Normally you can unlock doors from the inside by just pulling on the door handle. . .

Either the limo (full stretch?) operates differently or there is something else I am missing. . .


----------



## Plaz (Dec 19, 2001)

Mathew said:


> *Normally you can unlock doors from the inside by just pulling on the door handle. . .
> 
> Either the limo (full stretch?) operates differently or there is something else I am missing. . . *


Maybe, if so equipped, the "security package" (a la Kofi Annan's 7) has different behavior in this regard? :dunno:


----------



## rost12 (Dec 22, 2001)

If there was security/protection package on that car, I'd think smashing the window would be pretty hard if not impossible :dunno: 

And only iDrive operates on something that came from MS, so the problem has nothing to do with iDrive.

P.S. This thread should be in the 7er forum, no?


----------



## Alex Baumann (Dec 19, 2001)

rost12 said:


> *P.S. This thread should be in the 7er forum, no? *


Yes


----------



## rost12 (Dec 22, 2001)

Um, and one more thing for all you E65 and iDrive haters... The guy got stuck in a 520... Story here.

Cheers.


----------



## LeucX3 (Dec 26, 2001)

*Re: Trapped Inside 7 Series*



jblackburn said:


> *
> 
> 'We could hardly breathe for over 10 minutes,' Suchart told reporters. *


So, they didn't think about turning the car back on and running the A/C? :wahwah:


----------



## intex98 (Sep 20, 2002)

Mathew said:


> *Normally you can unlock doors from the inside by just pulling on the door handle. . .
> 
> Either the limo (full stretch?) operates differently or there is something else I am missing. . . *


In my X, if you lock the car with the key remote which activates the alarm, you can't open it with the door handles or the lock button. You have to unlock with the key remote, otherwise you are SOL...


----------



## Mr. The Edge (Dec 19, 2001)

shouldn't this be in the 5er forum?


----------



## rost12 (Dec 22, 2001)

:bustingup 

Should I?

Execute my mighty fresh admin powers? :smokin:


----------



## Mr. The Edge (Dec 19, 2001)

rost12 said:


> *:bustingup
> 
> Should I?
> 
> Execute my mighty fresh admin powers? :smokin: *


you could even edit the title of the thread :eeps:


----------



## Ågent99 (Jan 7, 2002)

It *was* in the 5er forum but I redirected it over here. 

You could always send it back and then I can move it back and so on...could get interesting. :rofl:

Chris uch:


----------



## Ågent99 (Jan 7, 2002)

C'mon...you started mid-thread posting about a 5er...I guess I should have just split it instead of redirecting the whole thing... this post is now under YOUR control.

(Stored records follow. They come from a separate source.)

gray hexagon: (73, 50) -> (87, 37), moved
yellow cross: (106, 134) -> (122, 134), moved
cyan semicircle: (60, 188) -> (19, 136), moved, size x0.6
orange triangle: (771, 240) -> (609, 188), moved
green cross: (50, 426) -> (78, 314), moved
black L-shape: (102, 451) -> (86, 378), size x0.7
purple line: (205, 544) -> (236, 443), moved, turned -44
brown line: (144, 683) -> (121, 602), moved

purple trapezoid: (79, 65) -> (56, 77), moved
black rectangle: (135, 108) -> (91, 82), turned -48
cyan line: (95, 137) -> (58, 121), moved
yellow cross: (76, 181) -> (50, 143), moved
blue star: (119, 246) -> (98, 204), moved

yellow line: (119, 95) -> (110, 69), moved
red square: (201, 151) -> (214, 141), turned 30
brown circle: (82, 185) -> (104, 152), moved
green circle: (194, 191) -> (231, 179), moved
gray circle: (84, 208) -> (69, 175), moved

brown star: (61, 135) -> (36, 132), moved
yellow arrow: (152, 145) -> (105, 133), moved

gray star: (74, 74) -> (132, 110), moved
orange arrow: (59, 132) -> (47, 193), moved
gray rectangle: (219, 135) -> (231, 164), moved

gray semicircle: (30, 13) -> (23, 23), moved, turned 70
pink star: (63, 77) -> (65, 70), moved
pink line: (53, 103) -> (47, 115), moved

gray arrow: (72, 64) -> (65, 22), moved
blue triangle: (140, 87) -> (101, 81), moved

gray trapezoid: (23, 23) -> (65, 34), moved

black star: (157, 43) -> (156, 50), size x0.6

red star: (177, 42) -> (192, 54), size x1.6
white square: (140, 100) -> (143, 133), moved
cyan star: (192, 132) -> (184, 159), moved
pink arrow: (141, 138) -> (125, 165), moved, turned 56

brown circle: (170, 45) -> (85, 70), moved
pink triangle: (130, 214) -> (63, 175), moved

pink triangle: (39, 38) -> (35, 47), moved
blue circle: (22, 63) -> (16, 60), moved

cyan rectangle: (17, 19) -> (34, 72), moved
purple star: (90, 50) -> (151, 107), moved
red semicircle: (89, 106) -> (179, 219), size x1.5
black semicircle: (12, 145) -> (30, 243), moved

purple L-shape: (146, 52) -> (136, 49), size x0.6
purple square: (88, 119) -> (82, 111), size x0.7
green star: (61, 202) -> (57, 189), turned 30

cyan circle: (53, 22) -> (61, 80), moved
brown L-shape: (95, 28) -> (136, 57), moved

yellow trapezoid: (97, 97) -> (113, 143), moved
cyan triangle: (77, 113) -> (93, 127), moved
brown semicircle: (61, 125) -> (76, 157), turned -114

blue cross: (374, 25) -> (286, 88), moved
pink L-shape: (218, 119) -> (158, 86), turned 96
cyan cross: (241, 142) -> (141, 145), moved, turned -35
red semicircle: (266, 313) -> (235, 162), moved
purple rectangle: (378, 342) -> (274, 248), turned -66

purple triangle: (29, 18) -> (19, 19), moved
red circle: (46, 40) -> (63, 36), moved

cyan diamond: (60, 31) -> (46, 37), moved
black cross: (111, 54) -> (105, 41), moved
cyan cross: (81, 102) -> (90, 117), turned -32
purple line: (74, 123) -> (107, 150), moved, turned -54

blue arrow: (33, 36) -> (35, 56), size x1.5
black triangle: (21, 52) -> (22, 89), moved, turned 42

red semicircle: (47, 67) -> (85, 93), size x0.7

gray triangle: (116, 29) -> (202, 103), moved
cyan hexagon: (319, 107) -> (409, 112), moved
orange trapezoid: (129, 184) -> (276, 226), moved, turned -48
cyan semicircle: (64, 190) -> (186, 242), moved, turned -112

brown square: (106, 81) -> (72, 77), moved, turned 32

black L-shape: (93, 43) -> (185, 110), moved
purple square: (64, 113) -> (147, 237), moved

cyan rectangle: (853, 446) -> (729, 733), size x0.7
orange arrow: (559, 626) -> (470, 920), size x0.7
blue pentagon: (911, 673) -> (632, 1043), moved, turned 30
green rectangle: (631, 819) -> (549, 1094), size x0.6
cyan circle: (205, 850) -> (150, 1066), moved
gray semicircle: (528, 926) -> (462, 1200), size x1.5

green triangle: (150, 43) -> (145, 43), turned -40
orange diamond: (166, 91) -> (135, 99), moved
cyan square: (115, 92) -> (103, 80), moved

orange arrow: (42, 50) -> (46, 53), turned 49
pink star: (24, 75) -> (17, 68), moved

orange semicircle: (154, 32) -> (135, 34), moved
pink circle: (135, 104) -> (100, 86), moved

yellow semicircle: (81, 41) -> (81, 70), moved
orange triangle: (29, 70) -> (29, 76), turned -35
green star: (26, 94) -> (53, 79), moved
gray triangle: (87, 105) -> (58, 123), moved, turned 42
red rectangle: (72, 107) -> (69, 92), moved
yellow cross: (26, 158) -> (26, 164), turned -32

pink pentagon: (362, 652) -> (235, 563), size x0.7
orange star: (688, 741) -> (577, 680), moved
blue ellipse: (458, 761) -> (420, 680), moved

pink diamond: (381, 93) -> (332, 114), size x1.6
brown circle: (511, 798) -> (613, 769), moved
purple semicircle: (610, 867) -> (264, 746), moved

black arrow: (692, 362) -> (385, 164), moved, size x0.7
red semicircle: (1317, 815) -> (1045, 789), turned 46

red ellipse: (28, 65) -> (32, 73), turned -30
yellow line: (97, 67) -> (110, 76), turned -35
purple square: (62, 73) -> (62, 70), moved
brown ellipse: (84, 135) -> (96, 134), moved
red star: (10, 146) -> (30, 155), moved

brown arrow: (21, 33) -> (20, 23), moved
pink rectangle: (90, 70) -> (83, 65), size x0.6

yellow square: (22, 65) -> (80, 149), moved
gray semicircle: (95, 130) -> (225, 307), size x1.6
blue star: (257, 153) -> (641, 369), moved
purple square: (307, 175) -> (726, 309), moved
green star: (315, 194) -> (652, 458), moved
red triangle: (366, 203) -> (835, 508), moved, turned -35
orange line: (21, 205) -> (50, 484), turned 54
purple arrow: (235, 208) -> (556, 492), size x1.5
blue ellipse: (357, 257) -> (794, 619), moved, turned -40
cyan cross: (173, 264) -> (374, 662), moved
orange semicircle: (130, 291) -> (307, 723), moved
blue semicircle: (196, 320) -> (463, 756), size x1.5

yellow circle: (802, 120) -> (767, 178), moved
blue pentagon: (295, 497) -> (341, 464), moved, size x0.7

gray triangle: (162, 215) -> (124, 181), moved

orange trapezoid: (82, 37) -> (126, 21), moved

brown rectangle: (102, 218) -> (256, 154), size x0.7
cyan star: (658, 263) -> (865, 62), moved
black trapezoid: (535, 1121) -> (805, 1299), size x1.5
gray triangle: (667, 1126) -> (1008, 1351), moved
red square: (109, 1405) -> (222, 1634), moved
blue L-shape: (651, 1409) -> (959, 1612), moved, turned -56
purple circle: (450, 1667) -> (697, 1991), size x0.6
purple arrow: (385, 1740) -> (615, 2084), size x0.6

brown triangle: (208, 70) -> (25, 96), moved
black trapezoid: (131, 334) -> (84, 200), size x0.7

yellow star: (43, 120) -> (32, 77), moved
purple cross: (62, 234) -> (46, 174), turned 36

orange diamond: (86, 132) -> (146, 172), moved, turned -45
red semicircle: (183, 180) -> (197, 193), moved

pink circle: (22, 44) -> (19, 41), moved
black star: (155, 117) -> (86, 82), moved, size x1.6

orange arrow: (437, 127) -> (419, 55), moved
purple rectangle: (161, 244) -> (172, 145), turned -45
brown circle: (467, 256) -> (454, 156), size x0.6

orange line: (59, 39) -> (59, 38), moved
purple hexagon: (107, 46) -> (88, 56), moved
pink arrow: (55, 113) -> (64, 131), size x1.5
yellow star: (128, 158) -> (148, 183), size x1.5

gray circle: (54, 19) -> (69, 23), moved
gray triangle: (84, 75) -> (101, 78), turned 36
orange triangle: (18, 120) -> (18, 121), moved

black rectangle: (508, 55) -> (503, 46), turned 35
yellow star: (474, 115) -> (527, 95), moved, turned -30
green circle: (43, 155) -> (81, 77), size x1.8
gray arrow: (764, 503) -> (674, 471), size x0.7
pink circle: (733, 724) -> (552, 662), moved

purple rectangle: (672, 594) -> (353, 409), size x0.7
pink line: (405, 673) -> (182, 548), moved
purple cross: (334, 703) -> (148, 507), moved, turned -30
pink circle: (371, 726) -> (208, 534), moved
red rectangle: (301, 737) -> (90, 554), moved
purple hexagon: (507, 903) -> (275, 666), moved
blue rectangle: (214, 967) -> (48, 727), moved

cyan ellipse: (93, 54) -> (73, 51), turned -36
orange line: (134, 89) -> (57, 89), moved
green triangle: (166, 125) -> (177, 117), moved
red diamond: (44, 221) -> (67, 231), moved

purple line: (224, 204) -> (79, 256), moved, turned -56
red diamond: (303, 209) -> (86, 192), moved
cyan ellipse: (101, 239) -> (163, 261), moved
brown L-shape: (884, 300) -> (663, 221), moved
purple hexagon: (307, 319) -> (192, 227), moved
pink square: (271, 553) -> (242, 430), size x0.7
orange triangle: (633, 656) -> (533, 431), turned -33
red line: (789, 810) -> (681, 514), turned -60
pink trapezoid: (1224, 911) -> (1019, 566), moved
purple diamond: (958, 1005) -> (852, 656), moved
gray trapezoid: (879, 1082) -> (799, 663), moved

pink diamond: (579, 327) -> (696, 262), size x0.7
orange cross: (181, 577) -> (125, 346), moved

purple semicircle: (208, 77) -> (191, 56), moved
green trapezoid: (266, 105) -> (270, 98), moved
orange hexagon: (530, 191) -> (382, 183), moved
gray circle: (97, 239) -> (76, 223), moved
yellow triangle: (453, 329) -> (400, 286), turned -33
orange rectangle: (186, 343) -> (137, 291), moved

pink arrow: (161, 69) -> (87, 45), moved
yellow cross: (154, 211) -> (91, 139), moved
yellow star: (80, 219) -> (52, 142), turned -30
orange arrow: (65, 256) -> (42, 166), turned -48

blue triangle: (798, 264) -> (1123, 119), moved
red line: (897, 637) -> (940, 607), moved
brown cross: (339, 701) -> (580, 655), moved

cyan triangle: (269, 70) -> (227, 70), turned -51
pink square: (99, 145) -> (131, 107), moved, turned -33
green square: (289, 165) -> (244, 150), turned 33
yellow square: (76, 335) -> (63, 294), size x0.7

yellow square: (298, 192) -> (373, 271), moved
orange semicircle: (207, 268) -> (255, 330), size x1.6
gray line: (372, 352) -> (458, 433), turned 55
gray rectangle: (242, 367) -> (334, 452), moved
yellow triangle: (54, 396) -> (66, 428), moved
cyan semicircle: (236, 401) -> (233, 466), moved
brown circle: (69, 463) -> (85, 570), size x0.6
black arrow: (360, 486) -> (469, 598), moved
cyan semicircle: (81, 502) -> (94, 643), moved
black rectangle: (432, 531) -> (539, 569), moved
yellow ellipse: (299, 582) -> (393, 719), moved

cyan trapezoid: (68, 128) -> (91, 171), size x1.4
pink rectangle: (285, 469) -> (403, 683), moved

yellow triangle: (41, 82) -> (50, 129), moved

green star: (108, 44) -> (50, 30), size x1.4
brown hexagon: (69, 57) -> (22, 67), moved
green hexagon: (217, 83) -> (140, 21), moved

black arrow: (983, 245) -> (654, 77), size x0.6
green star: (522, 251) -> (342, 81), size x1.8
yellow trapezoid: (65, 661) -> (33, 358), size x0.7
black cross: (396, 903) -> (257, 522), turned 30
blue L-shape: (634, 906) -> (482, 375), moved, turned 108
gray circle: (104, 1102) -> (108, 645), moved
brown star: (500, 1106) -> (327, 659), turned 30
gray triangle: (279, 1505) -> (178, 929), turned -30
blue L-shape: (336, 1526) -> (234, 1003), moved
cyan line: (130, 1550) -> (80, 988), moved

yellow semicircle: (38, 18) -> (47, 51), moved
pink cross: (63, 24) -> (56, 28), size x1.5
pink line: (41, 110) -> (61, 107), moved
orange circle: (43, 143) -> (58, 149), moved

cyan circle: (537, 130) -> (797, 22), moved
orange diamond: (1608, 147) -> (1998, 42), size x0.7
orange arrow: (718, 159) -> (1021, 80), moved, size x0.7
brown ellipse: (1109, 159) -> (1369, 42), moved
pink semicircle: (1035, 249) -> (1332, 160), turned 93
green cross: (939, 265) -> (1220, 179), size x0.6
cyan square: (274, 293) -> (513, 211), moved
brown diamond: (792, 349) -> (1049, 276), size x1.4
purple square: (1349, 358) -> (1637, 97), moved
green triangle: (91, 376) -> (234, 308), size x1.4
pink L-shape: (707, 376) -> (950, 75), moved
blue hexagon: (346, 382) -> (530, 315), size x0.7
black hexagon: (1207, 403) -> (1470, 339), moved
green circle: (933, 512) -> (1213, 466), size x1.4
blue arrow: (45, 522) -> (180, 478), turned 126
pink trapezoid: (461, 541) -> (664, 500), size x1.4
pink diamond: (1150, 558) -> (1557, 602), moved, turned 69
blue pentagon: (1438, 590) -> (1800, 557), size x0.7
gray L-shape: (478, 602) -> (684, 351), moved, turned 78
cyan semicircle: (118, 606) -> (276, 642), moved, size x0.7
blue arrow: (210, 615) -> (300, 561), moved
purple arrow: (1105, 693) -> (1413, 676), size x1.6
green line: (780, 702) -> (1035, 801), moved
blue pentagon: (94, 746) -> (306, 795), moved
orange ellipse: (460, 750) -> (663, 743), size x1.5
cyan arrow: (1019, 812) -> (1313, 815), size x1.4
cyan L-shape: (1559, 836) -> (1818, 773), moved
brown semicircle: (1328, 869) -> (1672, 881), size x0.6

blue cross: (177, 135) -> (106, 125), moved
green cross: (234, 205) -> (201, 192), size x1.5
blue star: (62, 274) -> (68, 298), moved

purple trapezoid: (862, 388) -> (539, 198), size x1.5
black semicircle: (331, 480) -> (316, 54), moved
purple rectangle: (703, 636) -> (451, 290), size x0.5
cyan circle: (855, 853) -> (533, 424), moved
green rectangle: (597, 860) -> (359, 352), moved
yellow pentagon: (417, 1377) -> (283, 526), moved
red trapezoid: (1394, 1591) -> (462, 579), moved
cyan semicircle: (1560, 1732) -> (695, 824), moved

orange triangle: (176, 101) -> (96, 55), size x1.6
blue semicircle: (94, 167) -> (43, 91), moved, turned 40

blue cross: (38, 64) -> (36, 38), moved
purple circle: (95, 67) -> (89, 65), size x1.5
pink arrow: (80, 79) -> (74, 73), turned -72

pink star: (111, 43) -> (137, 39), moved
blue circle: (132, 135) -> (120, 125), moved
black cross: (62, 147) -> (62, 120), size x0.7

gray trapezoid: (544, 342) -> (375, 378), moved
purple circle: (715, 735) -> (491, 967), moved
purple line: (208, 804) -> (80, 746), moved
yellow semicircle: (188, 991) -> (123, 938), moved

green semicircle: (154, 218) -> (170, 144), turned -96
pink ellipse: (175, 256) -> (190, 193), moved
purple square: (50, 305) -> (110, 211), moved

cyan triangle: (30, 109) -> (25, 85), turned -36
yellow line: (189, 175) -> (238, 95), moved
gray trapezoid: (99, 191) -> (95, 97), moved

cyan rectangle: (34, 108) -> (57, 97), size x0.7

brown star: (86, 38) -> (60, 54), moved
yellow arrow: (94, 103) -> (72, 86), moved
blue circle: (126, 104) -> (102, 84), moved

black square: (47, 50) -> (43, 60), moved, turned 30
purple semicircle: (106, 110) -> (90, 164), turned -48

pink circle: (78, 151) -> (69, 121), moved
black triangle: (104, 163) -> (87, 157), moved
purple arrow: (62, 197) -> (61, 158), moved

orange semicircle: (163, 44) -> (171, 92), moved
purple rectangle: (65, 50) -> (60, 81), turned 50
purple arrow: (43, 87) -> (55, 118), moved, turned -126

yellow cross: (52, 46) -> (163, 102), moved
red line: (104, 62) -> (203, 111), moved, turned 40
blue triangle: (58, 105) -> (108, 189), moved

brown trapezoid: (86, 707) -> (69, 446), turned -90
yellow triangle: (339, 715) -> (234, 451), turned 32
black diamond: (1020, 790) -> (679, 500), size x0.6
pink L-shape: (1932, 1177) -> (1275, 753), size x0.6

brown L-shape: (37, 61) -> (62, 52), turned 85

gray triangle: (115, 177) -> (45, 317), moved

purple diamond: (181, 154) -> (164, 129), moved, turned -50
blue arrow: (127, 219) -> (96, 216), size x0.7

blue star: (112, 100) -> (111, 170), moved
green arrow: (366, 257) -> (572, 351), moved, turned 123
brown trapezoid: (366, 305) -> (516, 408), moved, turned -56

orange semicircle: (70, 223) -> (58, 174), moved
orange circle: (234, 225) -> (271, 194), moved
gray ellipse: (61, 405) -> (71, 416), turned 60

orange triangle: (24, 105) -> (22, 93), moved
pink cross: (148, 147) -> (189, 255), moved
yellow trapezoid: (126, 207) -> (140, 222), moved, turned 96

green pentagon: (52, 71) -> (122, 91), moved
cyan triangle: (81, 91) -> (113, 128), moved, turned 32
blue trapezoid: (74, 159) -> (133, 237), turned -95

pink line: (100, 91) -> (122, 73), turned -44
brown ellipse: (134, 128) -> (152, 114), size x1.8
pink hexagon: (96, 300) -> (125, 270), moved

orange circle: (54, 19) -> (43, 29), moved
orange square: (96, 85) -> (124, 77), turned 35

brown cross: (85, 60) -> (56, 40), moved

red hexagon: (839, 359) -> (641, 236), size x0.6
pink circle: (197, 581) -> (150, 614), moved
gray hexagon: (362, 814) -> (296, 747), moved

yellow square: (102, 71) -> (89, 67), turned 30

Feel free to split it and move it back to 5er...I have no power here, Sir! 

Chris


----------



## bmw325 (Dec 19, 2001)

On the e46 (and probably the e39), you cna still open the door from inside even if it was locked using the key or the remote. Here's how:
-Press the interior central unlock/lock button once
-Pull any door handle twice (once to unlock the door, and the second time to open it)


----------



## Mathew (Feb 8, 2002)

robg said:


> *On the e46 (and probably the e39), you cna still open the door from inside even if it was locked using the key or the remote. Here's how:
> -Press the interior central unlock/lock button once
> -Pull any door handle twice (once to unlock the door, and the second time to open it) *





Mathew said:


> *Normally you can unlock doors from the inside by just pulling on the door handle. . . *


----------



## bmw325 (Dec 19, 2001)

Mathew-

atleast on the e46, if the car was locked externally (physically locking it using the key or by pressing the button on the remote), you can't just pull the handle to unlock it you first have to press the central unlock button. If you just locked the car using the interior central lock button, then you can just open it w/ the door handle.


----------



## Mathew (Feb 8, 2002)

robg said:


> *Mathew-
> 
> atleast on the e46, if the car was locked externally (physically locking it using the key or by pressing the button on the remote), you can't just pull the handle to unlock it you first have to press the central unlock button. If you just locked the car using the interior central lock button, then you can just open it w/ the door handle. *


oh i see

i never lock my doors when driving.


----------